The outlines of a comeback for Democrats seemed possible. From its opening act, the 112th Congress was dominated by a raucous class of House freshmen who pushed Washington to the brink of several government shutdowns and almost prompted a first-ever default on the federal debt. It became the most unpopular Congress in the history of polling and, by some measures, the least productive.
Analysts cite several factors why the Democrats haven’t been able to take advantage. First was a redistricting process that made some Republicans virtually impervious to a challenge and re-election more difficult for about 10 Democrats. A few Democratic incumbents have stumbled in their first competitive races in years. And Republicans have leveraged their majority into a fund-raising operation that has out-muscled the Democrats.
That means that regardless of who wins the White House, the Republican caucus of Speaker John A. Boehner (Ohio) will remain a critical player in the coming showdowns over tax and spending cuts.
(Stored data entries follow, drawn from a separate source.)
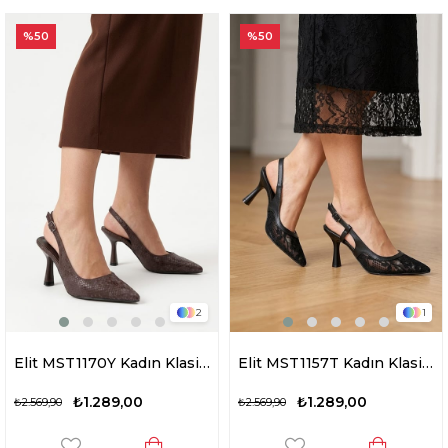
%50
%50
2
1
Elit MST1170Y Kadın Klasik Topuklu ayakkabı Kahverengi
Elit MST1157T Kadın Klasik Topuklu ayakkabı Siyah
₺1.289,00
₺1.289,00
₺2.569,90
₺2.569,90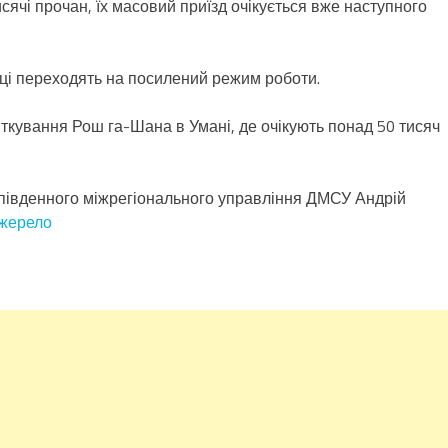
сячі прочан, їх масовий приїзд очікується вже наступного
ці переходять на посилений режим роботи.
ткування Рош га-Шана в Умані, де очікують понад 50 тисяч
південного міжрегіонального управління ДМСУ Андрій
жерело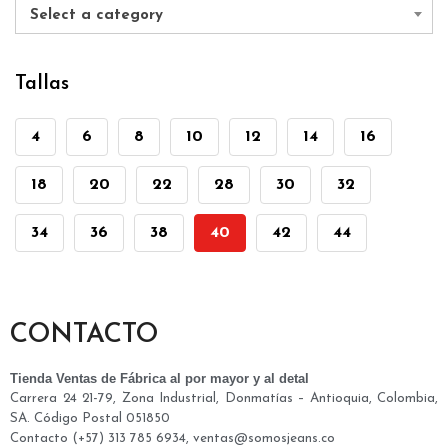
Select a category
Tallas
4
6
8
10
12
14
16
18
20
22
28
30
32
34
36
38
40
42
44
CONTACTO
Tienda Ventas de Fábrica al por mayor y al detal
Carrera 24 21-79, Zona Industrial, Donmatías – Antioquia, Colombia,
SA. Código Postal 051850
Contacto (+57) 313 785 6934, ventas@somosjeans.co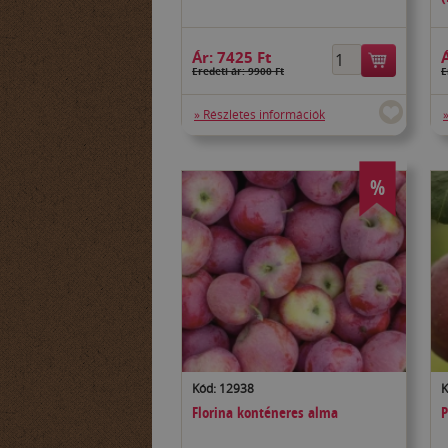
Ár:
7425 Ft
Eredeti ár: 9900 Ft
E
» Részletes információk
%
Kód: 12938
K
Florina konténeres alma
P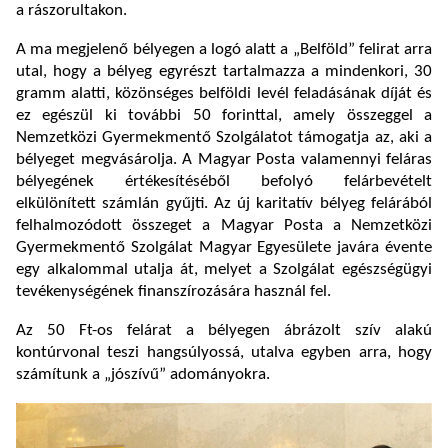
a rászorultakon.
A ma megjelenő bélyegen a logó alatt a „Belföld” felirat arra
utal, hogy a bélyeg egyrészt tartalmazza a mindenkori, 30
gramm alatti, közönséges belföldi levél feladásának díját és
ez egészül ki további 50 forinttal, amely összeggel a
Nemzetközi Gyermekmentő Szolgálatot támogatja az, aki a
bélyeget megvásárolja. A Magyar Posta valamennyi feláras
bélyegének értékesítéséből befolyó felárbevételt
elkülönített számlán gyűjti. Az új karitatív bélyeg felárából
felhalmozódott összeget a Magyar Posta a Nemzetközi
Gyermekmentő Szolgálat Magyar Egyesülete javára évente
egy alkalommal utalja át, melyet a Szolgálat egészségügyi
tevékenységének finanszírozására használ fel.
Az 50 Ft-os felárat a bélyegen ábrázolt szív alakú
kontúrvonal teszi hangsúlyossá, utalva egyben arra, hogy
számítunk a „jószívű” adományokra.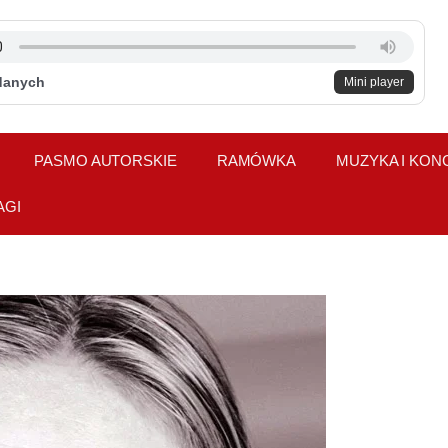
danych
Mini player
PASMO AUTORSKIE
RAMÓWKA
MUZYKA I KON
AGI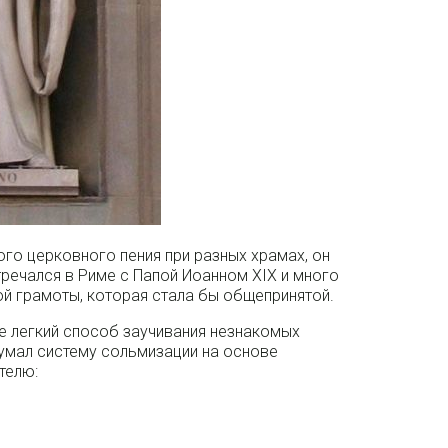
ого церковного пения при разных храмах, он
тречался в Риме с Папой Иоанном XIX и много
й грамоты, которая стала бы общепринятой.
е легкий способ заучивания незнакомых
думал систему сольмизации на основе
телю:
Such a result will have defied the chorus of prognosticators who saw so many of these inexperienced freshmen as beneficiaries of blind political luck — swept up in the 2010 wave of sentiment against Obama and presumably poised to be swept back to sea when the tide went out this November.
First among those critics was Minority Leader Nancy Pelosi (D-Calif.), labeled the “face of defeat” after overseeing the loss of 63 seats two years ago. Defying recent precedent, Pelosi gave up the speaker’s gavel but stayed on as party leader. She vowed that “the tea party Congress” was so unpopular that Democrats would ride Obama’s coattails back to the majority.
Now, with a second straight election about to leave Democrats in the minority, Pelosi, 72, has not signaled whether she will remain in office. She delayed her leadership elections until after Thanksgiving, prompting more speculation about her future than about next year’s House majority.
Rothenberg predicted modest gains for Democrats of about a handful of seats, a symbolic victory but well short of Pelosi’s “Drive to 25” for the net gain needed for the majority. Privately, Democrats do not dispute those estimates but contend the gains will set the stakes for a 2014 campaign in which they will shoot for the majority, particularly if Mitt Romney wins the presidency and is facing his first midterm election.
Republicans, however, believe they have used congressional redistricting to shore up enough of their seats to remain in power for years to come. Rather than aggressively seek more seats, Boehner’s leadership team counseled Republican-led state legislatures to fortify those Republicans already serving on Capitol Hill.